– А что случилось с сослуживцем? Тем, который донес?
– Он занял место Нахмансона, потом его тоже обвинили в саботаже и тоже расстреляли. Хотите кофе?
Она, казалось, утратила интерес к разговору. Спрыгнула с козетки, пробормотав – сидите, сидите, – поскольку он из вежливости попытался подняться тоже. Огни люстры растекались по стеклянному колпаку, прикрывающему восковые цветы, двоились в окне, плясали в стекле витрины. Он не видел фотографий – только сплошную сияющую плоскость. За стенкой что-то звякало и гудело. Наверное, в подсобке для персонала стоит кофемашина. Хоть что-то настоящее, использующееся по назначению.
До чего же роскошная история. Прекрасная, пышная, трагичная – и ведь, скорее всего, правдивая. Просто находка, а не история. Это вам не черная вдова и не гинеколог-отравитель.
Вернулась, неся на подносе две крохотные чашки. Тоже музейные? Поставила поднос на пол, взяла чашку и устроилась с ногами на козетке. Хороший фарфор, мейсенский. И кофе хороший. И очень горячий.

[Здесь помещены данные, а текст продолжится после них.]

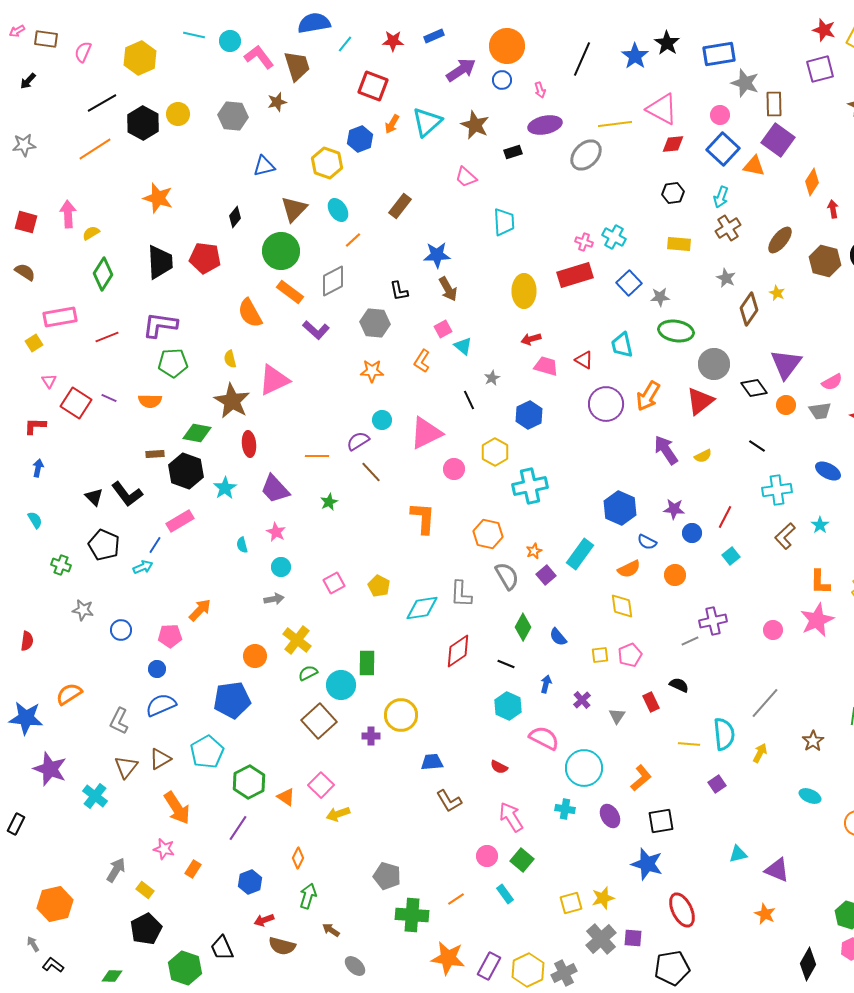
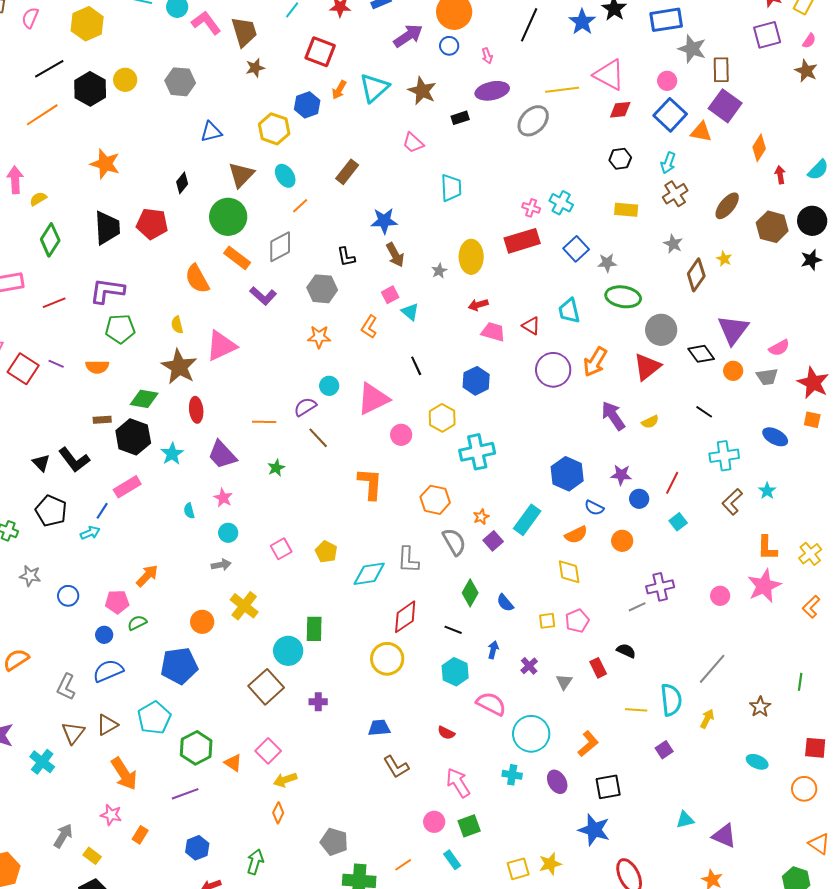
brown star: (277, 102) -> (255, 68), moved
gray star: (492, 378) -> (439, 271), moved
green semicircle: (308, 673) -> (137, 623), moved
yellow circle: (401, 715) -> (387, 659), moved
purple line: (238, 828) -> (185, 794), turned 36
orange diamond: (298, 858) -> (278, 813), moved
green square: (522, 860) -> (469, 826), turned 30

– Марте тогда как раз исполнилось четырнадцать. Как вы думаете, что с ней сделали?
– Таскали на допросы?
– Само собой. Но главное – выставили из особняка. Пришли чужие люди, в сапогах, внесли какие-то сундуки, чемоданы… Она только и успела – затолкать в узелок с бельем мамину шкатулку с драгоценностями. И фотографии. Чтобы хотя бы что-то. Так что если вы думаете, что есть какие-то архивы, письма… Она была очень практичная, думала о том, как выжить. Ее приютила родня Нахмансона, они были медики. Устроили в медучилище, лаборантом. Когда пришли немцы, училище эвакуировали, и ее вместе с остальными. В эвакуации, в Средней Азии, она меняла кольца и браслеты на еду. Нахмансоны не успели уехать и погибли. Все. А Марта выжила. И вернулась.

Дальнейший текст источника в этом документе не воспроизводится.